🤖 AI Summary
Reinforcement learning (RL) for large language model post-training faces scalability bottlenecks due to load imbalance in distributed training.
Method: This paper proposes a fully distributed, multi-controller architecture that eliminates centralized coordination, decoupling resource scheduling from execution logic. It supports heterogeneous task streams and dynamic execution control via decentralized task scheduling, fine-grained data parallelism, and adaptive flow management—enabling end-to-end distributed RL training.

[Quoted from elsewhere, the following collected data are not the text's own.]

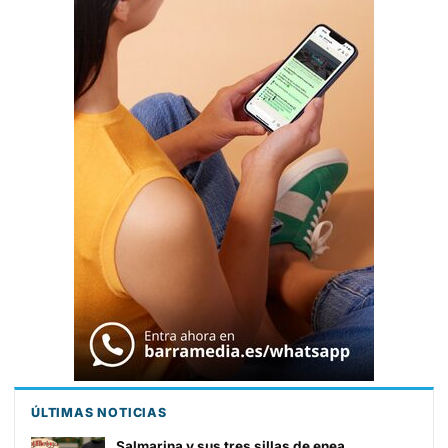
ÚLTIMAS NOTICIAS
Salmarina y sus tres sillas de enea,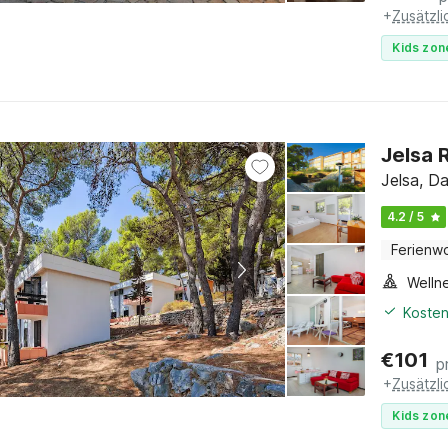
+
Zusätzl
Kids zon
Jelsa 
Jelsa, Da
4.2 / 5
Ferienw
Welln
Kosten
€
101
p
+
Zusätzl
Kids zon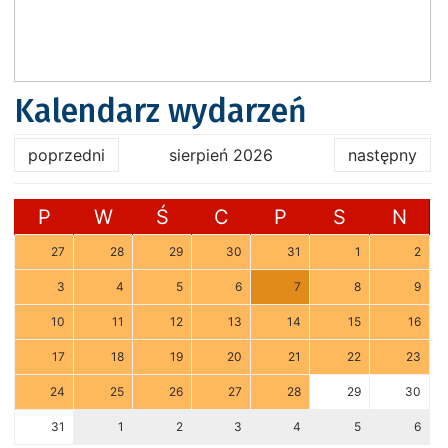
Kalendarz wydarzeń
poprzedni
sierpień 2026
następny
P
W
Ś
C
P
S
N
27
28
29
30
31
1
2
3
4
5
6
7
8
9
10
11
12
13
14
15
16
17
18
19
20
21
22
23
24
25
26
27
28
29
30
31
1
2
3
4
5
6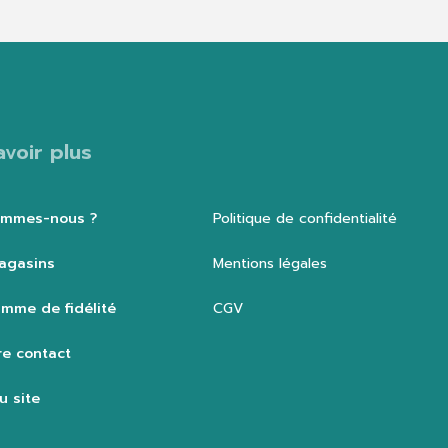
avoir plus
ommes-nous ?
Politique de confidentialité
agasins
Mentions légales
mme de fidélité
CGV
e contact
u site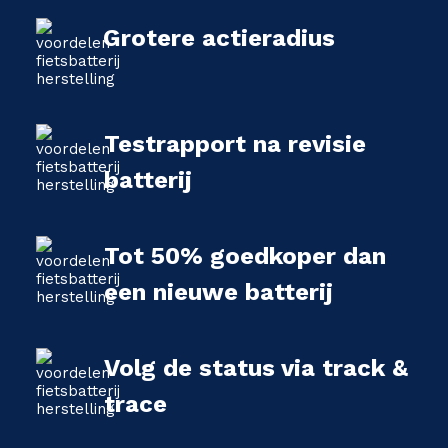
Grotere actieradius
Testrapport na revisie
batterij
Tot 50% goedkoper dan
een nieuwe batterij
Volg de status via track &
trace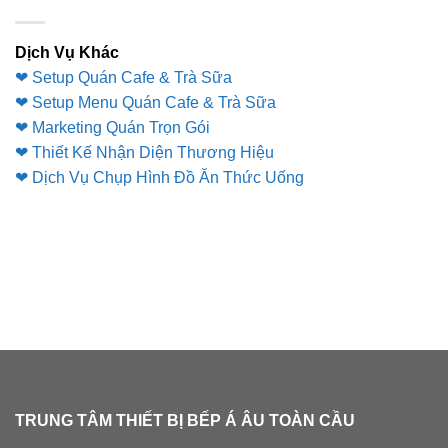
Dịch Vụ Khác
❤ Setup Quán Cafe & Trà Sữa
❤ Setup Menu Quán Cafe & Trà Sữa
❤ Marketing Quán Trọn Gói
❤ Thiết Kế Nhận Diện Thương Hiệu
❤ Dịch Vụ Chụp Hình Đồ Ăn Thức Uống
TRUNG TÂM THIẾT BỊ BẾP Á ÂU TOÀN CẦU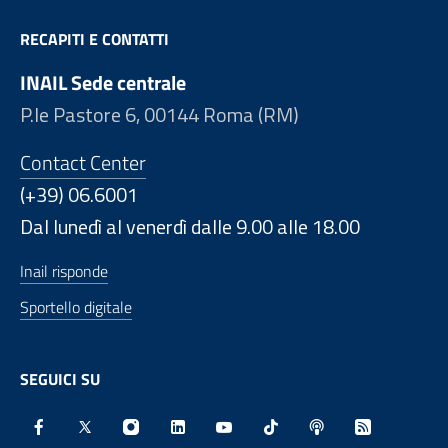
RECAPITI E CONTATTI
INAIL Sede centrale
P.le Pastore 6, 00144 Roma (RM)
Contact Center
(+39) 06.6001
Dal lunedì al venerdì dalle 9.00 alle 18.00
Inail risponde
Sportello digitale
SEGUICI SU
Facebook - Sito esterno - Apertura in nuova finestra
X - Sito esterno - Apertura in nuova finestra
Instagram - Sito esterno - Apertura in nu
Linkedin - Sito esterno - Apertura 
Youtube - Sito esterno - Aper
TikTok - Sito esterno -
Spreaker - Sito e
Feed RSS - 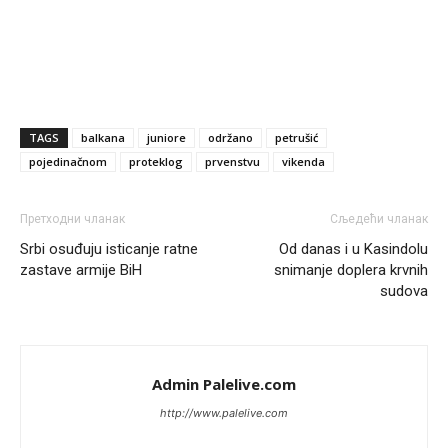
Narod ne zeli da ih vode bogati i podobni,narod hoce
pametne i postene.
Анонимно2811968
8/7/2026
12:35
Nema bolesti kao sto je
mrznja.Nema
dara kao sto je
zdravlje.Niti
bogastva kao st je mir i Boziji blagosov!
TAGS
balkana
juniore
održano
petrušić
pojedinačnom
proteklog
prvenstvu
vikenda
Анонимно2022778
јуче
8:01
https://bebarijum.rs/
Претходни чланак
Сљедећи чланак
Srbi osuđuju isticanje ratne
Od danas i u Kasindolu
Анонимно2817461
јуче
8:37
zastave armije BiH
snimanje doplera krvnih
U SAD poslje zatvaranja biracki mesta,za 5 minuta znaju
sudova
ko je pobjedio... u Japanu za 2 minuta,kod nas mjesec
dana pre izbora zna se ko ce pobediti!!
Анонимно2553747
јуче
9:55
Admin Palelive.com
Jel moguće da toliko zaostaju za nama..
http://www.palelive.com
Анонимно2818605
јуче
11:15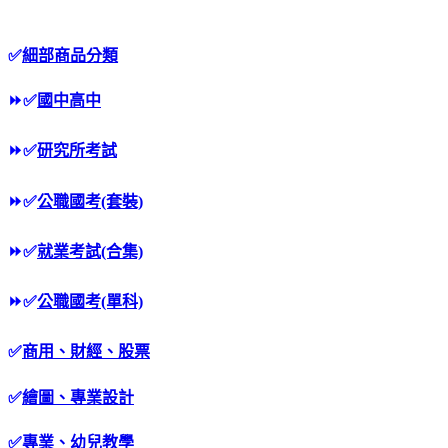
✅
細部商品分類
⏩
✅
國中高中
⏩
✅
研究所考試
⏩
✅
公職國考(套裝)
⏩
✅
就業考試(合集)
⏩
✅
公職國考(單科)
✅
商用、財經、股票
✅
繪圖、專業設計
✅
專業、幼兒教學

Contribution/Results: Experiments demonstrate near-linear scalability up to 1,000 GPUs; end-to-end throughput improves by up to 7× over state-of-the-art frameworks. The architecture significantly enhances efficiency, flexibility, and scalability of large-scale RL training while maintaining robustness under dynamic workloads and hardware heterogeneity.
📝 Abstract
Reinforcement learning (RL) has become the pivotal post-training technique for large language model. Effectively scaling reinforcement learning is now the key to unlocking advanced reasoning capabilities and ensuring safe, goal-aligned behavior in the most powerful LLMs. Mainstream frameworks usually employ a hybrid-controller architecture where a single-controller dispatches the overall execution logic and manages overall data transfer and the multi-controller executes distributed computation. For large-scale reinforcement learning, minor load imbalances can introduce significant bottlenecks, ultimately constraining the scalability of the system. To address this limitation, we introduce DistFlow, a novel, fully distributed RL framework designed to break scaling barrier. We adopt a multi-controller paradigm that dispatches data transfer and execution tasks to all workers, which eliminates the centralized node. This allows each worker to operate independently, leading to near-linear scalability up to thousands of GPUs and dramatic efficiency gains. Furthermore, our architecture decouples resource configuration from execution logic, allowing each worker to have a unique execution flow, offering significant flexibility for rapid and cost-effective algorithmic experimentation. Extensive experiments show that DistFlow achieves excellent linear scalability and up to a 7x end-to-end throughput improvement over state-of-the-art (SOTA) frameworks.